» Exercise requirements
Could you transcribe every entry below exactly, leaving out the pictures?

*** Block opens ***

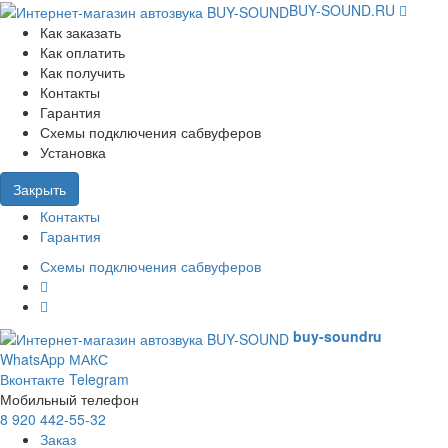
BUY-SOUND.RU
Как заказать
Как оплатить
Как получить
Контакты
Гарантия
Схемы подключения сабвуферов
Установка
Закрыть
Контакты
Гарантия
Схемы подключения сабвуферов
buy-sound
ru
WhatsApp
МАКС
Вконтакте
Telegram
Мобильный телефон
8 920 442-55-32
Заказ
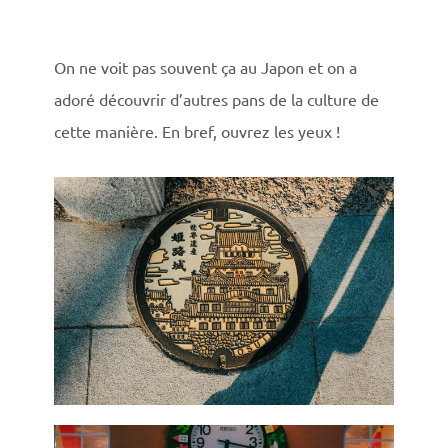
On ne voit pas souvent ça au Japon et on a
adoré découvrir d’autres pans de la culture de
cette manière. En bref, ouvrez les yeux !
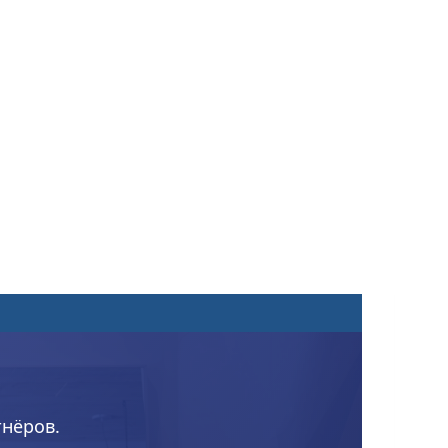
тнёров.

*** Block closes ***

» Completed exercise
BUY-SOUND.RU
Как заказать
Как оплатить
Как получить
Контакты
Гарантия
Схемы подключения сабвуферов
Установка
Закрыть
Контакты
Гарантия
Схемы подключения сабвуферов
buy-sound
ru
WhatsApp
МАКС
Вконтакте
Telegram
Мобильный телефон
8 920 442-55-32
Заказ
On ne voit pas souvent ça au Japon et on a
adoré découvrir d’autres pans de la culture de
cette manière. En bref, ouvrez les yeux !
тнёров.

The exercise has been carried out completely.